= ZertES =

Swiss law on electronic signatures

ZertES is a Swiss Federal law that regulates the conditions under which trust service providers may use certification services with electronic signatures. Additionally, this law provides a framework that outlines the provider's obligations and rights as they apply to providing their certification services.

==Description==

ZertES was approved into law on December 19, 2003. The law promotes the use of secure services for electronic certification to facilitate the use of qualified electronic signatures. Under this law, the signatures would be equal to a handwritten signature.

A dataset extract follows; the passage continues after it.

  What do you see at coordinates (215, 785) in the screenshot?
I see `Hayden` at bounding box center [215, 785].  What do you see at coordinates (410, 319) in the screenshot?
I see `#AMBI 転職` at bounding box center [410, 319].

Switzerland's ZertES law possesses a similar tiered structure and standards of legal value as the European Union’s eIDAS Regulation. ZertES provides several assurance levels; qualified electronic signatures is the highest level, equivalent to a handwritten signature. For many official documents, it is required that the electronic signatures used be at this qualified electronic signature level.

==Standards==

Under ZertES, an electronic signature refers to electronic data that is either attached to or associated to other electronic data, which serves as a means of authentication for that data. Currently, ZertES does not provide specifications on how electronic signatures should be technically implemented. Despite this limitation, the Swiss Federal Council has made international agreements to facilitate the international use of electronic signatures and allow for their legal recognition. Therefore, the council allows that electronic signatures that have been technically implemented as digital standards in eIDAS be accepted.

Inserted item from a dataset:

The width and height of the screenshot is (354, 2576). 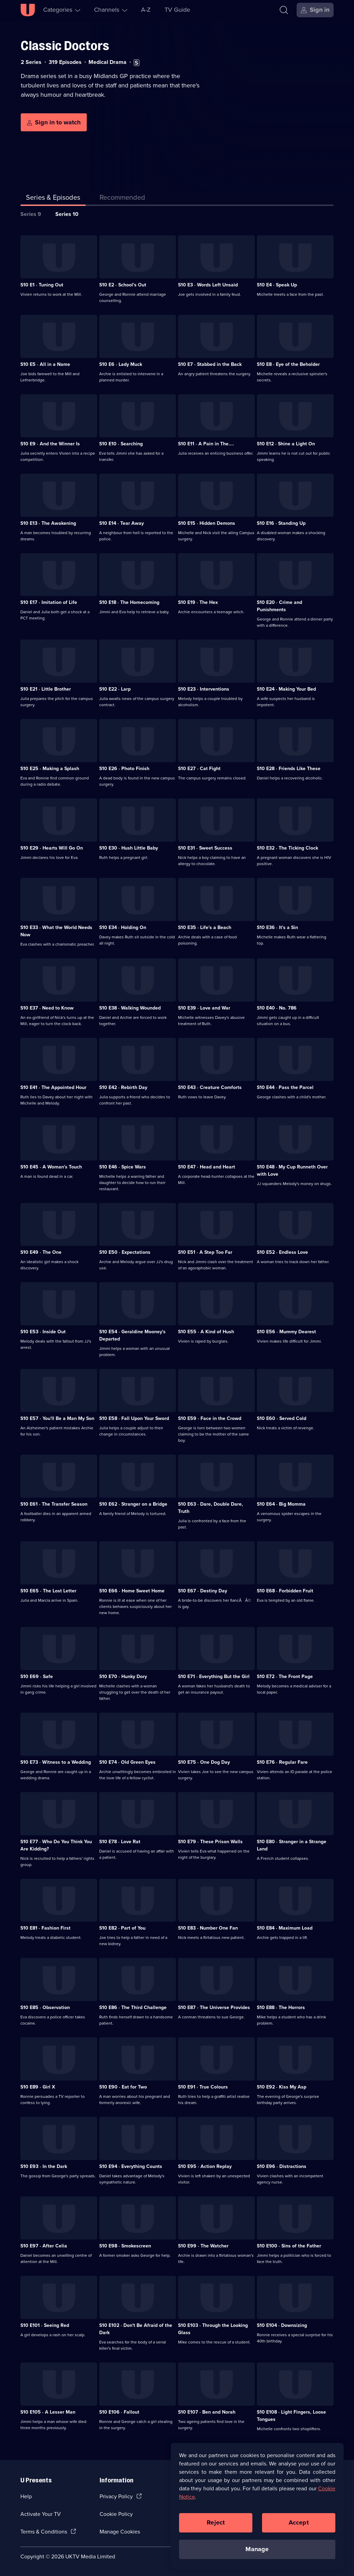 I want to click on S10 E21 · Little Brother [Series 10 Episode 21, Little Brother], so click(x=45, y=689).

The following standards are recognized by the Swiss Federal Council:

- XAdES
- PAdES
- CAdES

==Electronic transactions==

A fortgeschrittene elektronische Signatur, also known as an advanced electronic signature, must meet certain requirements in order to prove its authenticity, including:

- Establishing a unique link to its signatory
- The ability to identify its signatory or holder
- Having been created with software or equipment that remains under the sole control of its signatory
- The capability of identifying if the data or document to which it is attached to has been altered or tampered with after being signed

ZertES allows for the enhancement of the advanced electronic signature and its legal value by adding on a qualified certificate, which is similar to how eIDAS allows for this instance. The upgraded advanced electronic signature is referred as qualifizierte elektronische Signatur or qualified electronic signature. The signature must be produced by a secure signature creation device and then be attached to the qualified certificate. At the time that the signature is created, the certification must be valid.

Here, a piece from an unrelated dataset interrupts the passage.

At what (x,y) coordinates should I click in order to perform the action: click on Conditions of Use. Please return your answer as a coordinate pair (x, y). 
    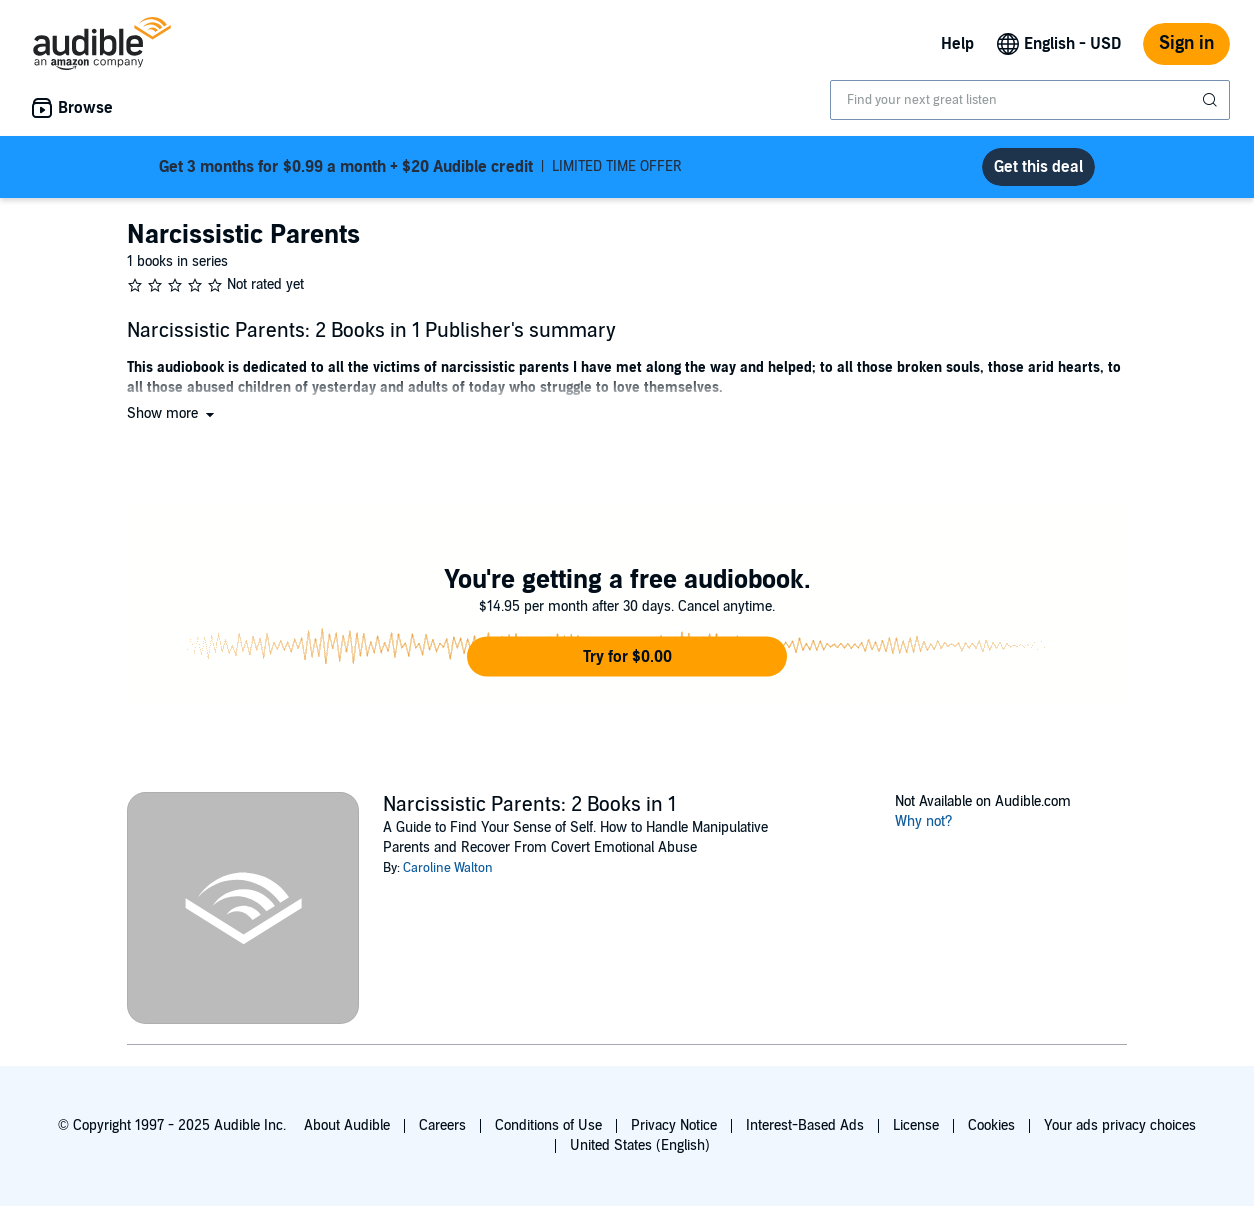
    Looking at the image, I should click on (548, 1125).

ZertES requires that qualified certificates must provide:

- A serial number that identifies it as a qualified certificate
- The name of the individual who holds the signature verification
- Signature verification
- The name and state where the issuer of the certificate is established, in addition to the qualified electronic signature of the issuer, referred to as Anbieterin von Zertifizierungsdiensten, in addition to the national or foreign accreditation body that accredited the issuer
- Time that the certificate will be valid for
- Proof of recognition for the certificate service provider who provides the certification services
- Transaction information for which the certificate can be used

Certificate service providers that issue qualified certificates are required to undergo audits performed by a conformity assessment body that has been appointed by the Schweizerische Akkreditierungsstelle.

Under ZertES, the Swiss Federal Council regulates signature generation and issues Signaturprüfschlüssel (signature verification keys) to qualified certificates. The secure signature creative device must verify that the signature key used is:
- Unique and its secrecy can be reasonably assured
- Protected from being counterfeited
- Under the sole control of the signatory

The signature verification process will ensure that:
- The data used to verify the signature corresponds to the data sent to the verifier
- The signature is reliably verified and its verification result is displayed correctly
- If needed, the verifier is able to determine the contents of the signed data
- It is clearly identified when a pseudonym is used
- If tampering has occurred, it will be detected
- The signature owner's identity is properly displayed

ZertES requires qualified trust service providers to meet requirements that will ensure the validity of the certificates they issue for electronic signatures. Providers can be naturalized or legal citizens. Under certain circumstances, foreign suppliers may be permitted to provide certification services.

==Legal implications==
ZertES is similar to eIDAS in assuring the legal bindingness of electronic signatures and a tiered approach to legal value in court with qualified electronic signatures having a higher probative value than advanced electronic signatures. Cross-border communications between Switzerland and the Member state of the European Union occur on a daily basis, as the country is home to many internationally active banks and companies. Therefore, ZertES and eiDAS are comparable in technical design and carry similar legal implications.